What actually happens when you run factflow config run <id>:

sequenceDiagram
actor Op as Operator
participant CLI as factflow CLI
participant API as factflow-server
participant Mgr as OrchestratorManager
participant Orch as PipelineOrchestrator
participant P as ReactiveRouteProcessor
participant Q as QueueProtocol (ExecScoped)
participant A as PipelineAdapter
participant Store as StorageProtocol
participant Lin as LineageService
Op->>CLI: factflow config run ID
CLI->>API: POST /executions
API->>Mgr: start(execution)
Mgr->>Orch: new PipelineOrchestrator
Orch->>P: start route processors
P->>Q: subscribe exec:EXEC:route.in
Orch->>Q: publish init_message
Q->>P: deliver message
P->>A: await adapter.process(ctx)
A->>Store: write artefact
A->>Lin: record lineage row
A-->>P: AdapterResult
P->>Q: publish to next route
P-->>Q: ACK original message
Orch->>API: completion signal
API-->>CLI: SSE status=completed
One execution end-to-end. Dive deeper in Architecture → Execution flow.

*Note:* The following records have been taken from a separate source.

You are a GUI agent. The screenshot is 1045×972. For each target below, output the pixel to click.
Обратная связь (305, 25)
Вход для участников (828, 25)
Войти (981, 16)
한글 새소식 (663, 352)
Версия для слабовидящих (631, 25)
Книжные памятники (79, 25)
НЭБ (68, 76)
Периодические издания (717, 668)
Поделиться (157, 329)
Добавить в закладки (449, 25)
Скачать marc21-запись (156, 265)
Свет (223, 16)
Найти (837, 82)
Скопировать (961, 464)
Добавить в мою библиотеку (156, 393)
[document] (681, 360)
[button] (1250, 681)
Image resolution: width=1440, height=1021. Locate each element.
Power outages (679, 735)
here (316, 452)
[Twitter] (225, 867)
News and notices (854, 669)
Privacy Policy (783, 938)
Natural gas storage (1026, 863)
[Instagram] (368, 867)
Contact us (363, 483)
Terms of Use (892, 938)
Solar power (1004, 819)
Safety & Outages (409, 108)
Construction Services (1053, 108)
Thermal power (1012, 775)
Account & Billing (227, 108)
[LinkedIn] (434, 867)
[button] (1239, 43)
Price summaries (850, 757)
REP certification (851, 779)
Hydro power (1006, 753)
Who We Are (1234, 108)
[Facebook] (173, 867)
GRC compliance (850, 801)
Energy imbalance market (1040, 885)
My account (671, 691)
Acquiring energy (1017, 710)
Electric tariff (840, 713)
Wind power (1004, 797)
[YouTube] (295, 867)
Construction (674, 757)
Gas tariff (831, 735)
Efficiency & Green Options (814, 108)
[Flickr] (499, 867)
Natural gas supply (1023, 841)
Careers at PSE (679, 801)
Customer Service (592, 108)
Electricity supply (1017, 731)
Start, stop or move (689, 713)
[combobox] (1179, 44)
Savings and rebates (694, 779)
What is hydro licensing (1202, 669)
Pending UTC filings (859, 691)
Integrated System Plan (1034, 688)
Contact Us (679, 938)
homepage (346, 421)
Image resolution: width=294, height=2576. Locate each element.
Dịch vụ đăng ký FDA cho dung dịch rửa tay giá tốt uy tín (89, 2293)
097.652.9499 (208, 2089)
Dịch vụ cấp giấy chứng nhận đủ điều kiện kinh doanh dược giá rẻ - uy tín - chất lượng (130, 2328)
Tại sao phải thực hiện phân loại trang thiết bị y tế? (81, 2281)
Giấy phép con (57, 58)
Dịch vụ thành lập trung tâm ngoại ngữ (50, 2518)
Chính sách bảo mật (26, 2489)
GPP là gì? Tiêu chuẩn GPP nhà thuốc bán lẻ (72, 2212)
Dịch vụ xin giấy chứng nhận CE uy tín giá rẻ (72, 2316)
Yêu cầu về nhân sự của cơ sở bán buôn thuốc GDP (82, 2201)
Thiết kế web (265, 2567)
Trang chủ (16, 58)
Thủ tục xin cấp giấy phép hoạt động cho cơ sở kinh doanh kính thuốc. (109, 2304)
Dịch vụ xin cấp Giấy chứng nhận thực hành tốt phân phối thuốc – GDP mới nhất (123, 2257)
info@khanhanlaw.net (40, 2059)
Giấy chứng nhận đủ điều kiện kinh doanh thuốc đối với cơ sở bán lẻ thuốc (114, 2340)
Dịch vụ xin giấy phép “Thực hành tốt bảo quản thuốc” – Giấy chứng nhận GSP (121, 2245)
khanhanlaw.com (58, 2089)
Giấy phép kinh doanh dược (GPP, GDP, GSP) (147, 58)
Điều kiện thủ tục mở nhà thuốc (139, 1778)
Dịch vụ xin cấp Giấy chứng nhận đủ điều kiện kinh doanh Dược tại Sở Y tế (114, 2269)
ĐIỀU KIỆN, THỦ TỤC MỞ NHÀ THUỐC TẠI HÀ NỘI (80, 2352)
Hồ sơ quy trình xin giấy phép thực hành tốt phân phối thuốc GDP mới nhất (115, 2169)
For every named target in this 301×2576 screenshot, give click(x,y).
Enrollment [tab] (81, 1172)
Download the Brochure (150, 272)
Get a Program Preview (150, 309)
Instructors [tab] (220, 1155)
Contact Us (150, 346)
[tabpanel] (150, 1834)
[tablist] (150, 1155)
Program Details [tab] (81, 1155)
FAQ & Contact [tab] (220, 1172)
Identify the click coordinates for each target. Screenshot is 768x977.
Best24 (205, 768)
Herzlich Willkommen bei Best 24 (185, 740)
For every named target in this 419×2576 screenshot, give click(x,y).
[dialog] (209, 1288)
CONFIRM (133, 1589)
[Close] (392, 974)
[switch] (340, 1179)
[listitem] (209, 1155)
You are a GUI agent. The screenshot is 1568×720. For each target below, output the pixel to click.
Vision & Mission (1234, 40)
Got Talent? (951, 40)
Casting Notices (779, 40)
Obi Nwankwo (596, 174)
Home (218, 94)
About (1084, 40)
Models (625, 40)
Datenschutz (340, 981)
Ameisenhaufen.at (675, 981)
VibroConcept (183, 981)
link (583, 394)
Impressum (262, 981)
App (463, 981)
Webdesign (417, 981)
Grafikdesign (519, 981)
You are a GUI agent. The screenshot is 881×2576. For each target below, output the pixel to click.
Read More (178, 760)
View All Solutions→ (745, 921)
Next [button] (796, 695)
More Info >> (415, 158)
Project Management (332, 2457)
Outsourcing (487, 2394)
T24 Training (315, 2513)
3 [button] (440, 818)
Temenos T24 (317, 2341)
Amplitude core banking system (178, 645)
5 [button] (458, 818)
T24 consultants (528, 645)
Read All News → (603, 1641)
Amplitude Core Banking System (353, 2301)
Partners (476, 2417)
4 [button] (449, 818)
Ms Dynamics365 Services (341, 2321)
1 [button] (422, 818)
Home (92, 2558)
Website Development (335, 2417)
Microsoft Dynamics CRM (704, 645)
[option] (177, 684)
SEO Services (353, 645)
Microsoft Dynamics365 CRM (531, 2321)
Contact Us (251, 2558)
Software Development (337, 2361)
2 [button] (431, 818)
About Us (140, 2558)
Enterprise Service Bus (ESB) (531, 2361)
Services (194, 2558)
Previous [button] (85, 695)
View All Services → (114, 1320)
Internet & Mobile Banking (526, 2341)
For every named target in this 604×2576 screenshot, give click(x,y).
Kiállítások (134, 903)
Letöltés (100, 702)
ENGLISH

Every arrow above lives under a deeper page:

The non-obvious calls that shape day-to-day use:

  • Flat package namespace. Every package imports as factflow_<name> (no dotted factflow.X). Chosen for IDE tooling.
  • Protocol / Provider / Adapter naming. Abstract contract / infrastructure implementation / domain adapter. Three-way split keeps each package’s blast radius small.
  • ExecutionScopedQueue over per-execution brokers. One broker, isolated namespaces — operational simplicity at zero correctness cost.
  • Config snapshot is immutable per execution. In-flight executions are unaffected by config edits. Replay resolves routes from the parent execution’s snapshot, not the global directory.
  • Handler-return ack. Adapters return AdapterResult or raise; queue ack happens only after return. No fire-and-forget.
  • Commit-independent lineage. Lineage writes decouple from pipeline writes. Either can fail without affecting the other.
  • Reactive, not polled. No central scheduler. Processors consume-and-ack. Natural backpressure.